Joe, I actually laugh at you telling me what I really have. You have no understanding about what depersonalization disorder is. It can certainly make one anxious to have to perform in world that has suddenly become like a dream, armed only with the momentum of a self that once was, but which now is just an empty space. It can certainly be depressing to watch your life drift by, un-lived.
Of course depersonalization can be primary, and probably is, for almost everybody on this forum. Anxiety and depression are much easier to understand, but people are here because those core symptoms of depersonalization (read them on the opening page if you are not sure what they are) resonate so deeply. They are here at dp selfhelp instead of anxiety selfhelp or depression selfhelp, because they felt a massive sense of relief when they found these facts of their own existence (the ones that make you laugh) not only defined, finally, but actually shared.
These facts, that you ridicule as ?mysterious,? ARE mysterious. (Again, if you?re not sure what they are, I refer you to the first page of this site) They are mysterious because they are hard to explain, hard to pin down. They are mysterious because there is barely a vocabulary that speaks to them--the words ?empty? ?unreal? etc. just don?t seem sufficient. They are mysterious because the only places one can find other than small circles (like this one) where people can actually understand the impact of these words, are in literature and philosophy. The are especially mysterious to a young person (the typical age on onset for this thing) who may be unsophisticated, and who only knows that their life is being disrupted.
This thing that doesn?t exist, this ?Mysterious? DP is indeed mysterious, because when that person, young or old, wanders into the office of some mental health so-called professional thinking ?my god I need help,? and tries to describe that their self and surroundings have become unreal, the odds are that they will face someone who won?t understand what they are talking about, won?t respond to it, and won?t take it seriously. The mental health so-called professional will be able to see that the person in his or her office is indeed anxious. Who wouldn?t be.

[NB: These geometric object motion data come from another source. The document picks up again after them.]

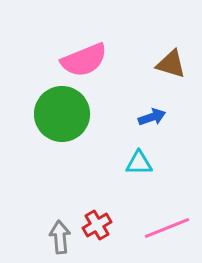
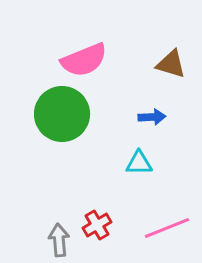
blue arrow: rotated 16 degrees clockwise
gray arrow: moved 1 px left, 3 px down
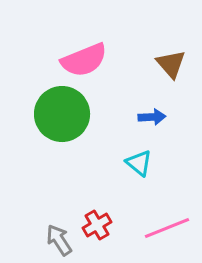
brown triangle: rotated 32 degrees clockwise
cyan triangle: rotated 40 degrees clockwise
gray arrow: rotated 28 degrees counterclockwise
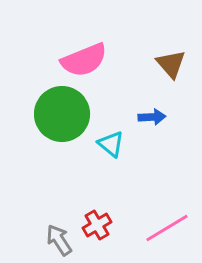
cyan triangle: moved 28 px left, 19 px up
pink line: rotated 9 degrees counterclockwise
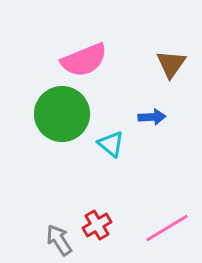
brown triangle: rotated 16 degrees clockwise
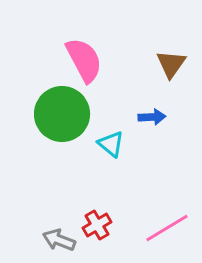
pink semicircle: rotated 96 degrees counterclockwise
gray arrow: rotated 36 degrees counterclockwise
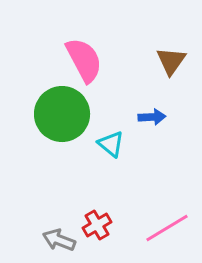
brown triangle: moved 3 px up
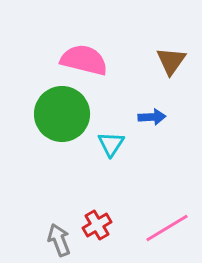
pink semicircle: rotated 48 degrees counterclockwise
cyan triangle: rotated 24 degrees clockwise
gray arrow: rotated 48 degrees clockwise
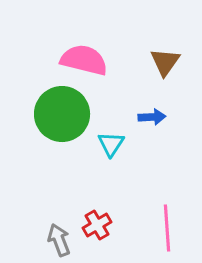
brown triangle: moved 6 px left, 1 px down
pink line: rotated 63 degrees counterclockwise
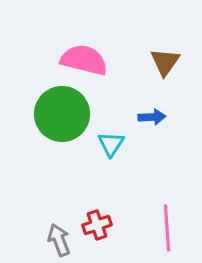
red cross: rotated 12 degrees clockwise
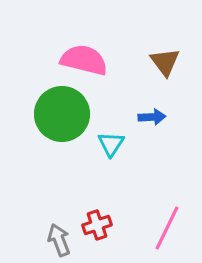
brown triangle: rotated 12 degrees counterclockwise
pink line: rotated 30 degrees clockwise
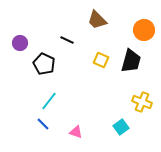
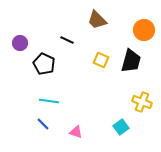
cyan line: rotated 60 degrees clockwise
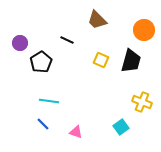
black pentagon: moved 3 px left, 2 px up; rotated 15 degrees clockwise
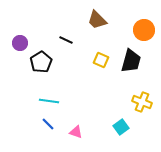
black line: moved 1 px left
blue line: moved 5 px right
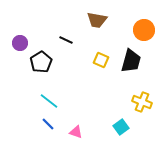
brown trapezoid: rotated 35 degrees counterclockwise
cyan line: rotated 30 degrees clockwise
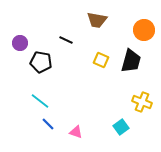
black pentagon: rotated 30 degrees counterclockwise
cyan line: moved 9 px left
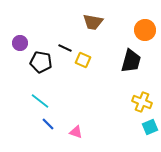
brown trapezoid: moved 4 px left, 2 px down
orange circle: moved 1 px right
black line: moved 1 px left, 8 px down
yellow square: moved 18 px left
cyan square: moved 29 px right; rotated 14 degrees clockwise
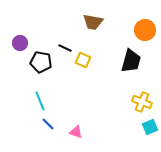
cyan line: rotated 30 degrees clockwise
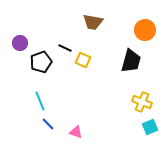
black pentagon: rotated 30 degrees counterclockwise
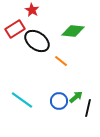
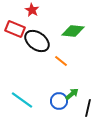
red rectangle: rotated 54 degrees clockwise
green arrow: moved 4 px left, 3 px up
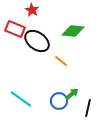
cyan line: moved 1 px left, 1 px up
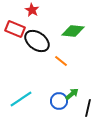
cyan line: rotated 70 degrees counterclockwise
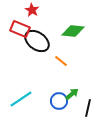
red rectangle: moved 5 px right
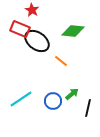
blue circle: moved 6 px left
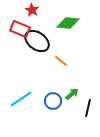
green diamond: moved 5 px left, 8 px up
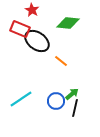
blue circle: moved 3 px right
black line: moved 13 px left
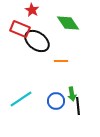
green diamond: rotated 50 degrees clockwise
orange line: rotated 40 degrees counterclockwise
green arrow: rotated 120 degrees clockwise
black line: moved 3 px right, 2 px up; rotated 18 degrees counterclockwise
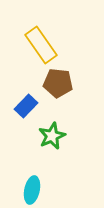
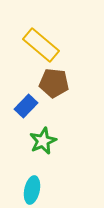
yellow rectangle: rotated 15 degrees counterclockwise
brown pentagon: moved 4 px left
green star: moved 9 px left, 5 px down
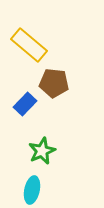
yellow rectangle: moved 12 px left
blue rectangle: moved 1 px left, 2 px up
green star: moved 1 px left, 10 px down
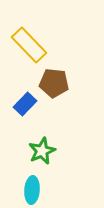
yellow rectangle: rotated 6 degrees clockwise
cyan ellipse: rotated 8 degrees counterclockwise
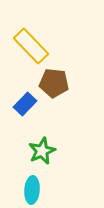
yellow rectangle: moved 2 px right, 1 px down
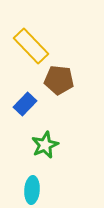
brown pentagon: moved 5 px right, 3 px up
green star: moved 3 px right, 6 px up
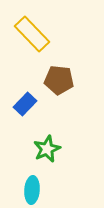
yellow rectangle: moved 1 px right, 12 px up
green star: moved 2 px right, 4 px down
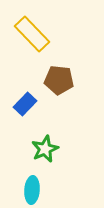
green star: moved 2 px left
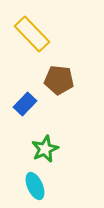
cyan ellipse: moved 3 px right, 4 px up; rotated 28 degrees counterclockwise
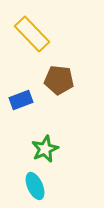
blue rectangle: moved 4 px left, 4 px up; rotated 25 degrees clockwise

Of course depersonalization is primary, for those who recognize it in themselves. But one of the main things they will talk about is anxiety, and this shouldn?t be surprising. If people were out displaying symptoms of just depersonalization they would be poking people to make sure they were real. They would be behaving in wildly idiosyncratic ways because it wouldn?t matter since the world is a dream. They would be simply standing mute because they would have no self to do otherwise.
It is a key symptom of depersonalization disorder, and one we all understand, that reality testing remains intact. (This is also a little mysterious, since what people are complaining about is unreality.) So the symptoms of anxiety and depression will be the ones that are visible. And anxiety will be the easiest explanation for the whole mess.
Through the last 30 years it has been in my calmest moments, when I have reflected on what I am and where I have been, that I describe these primary symptoms.
For the majority of that time, these symptoms have seemed entirely unique. Try to imagine the feeling, after decades of this, of finding out they are far from unique, but are, in fact, stereotypical to this ?mysterious? disorder. Virtually to the letter. Understand that this feeling of revelation is also stereotypical to this disorder, not to anxiety disorders.
Of course, Joe, you can ?still say? what you like, and you can ?laugh? all you like, but this thing exists. Expect no further debate from me.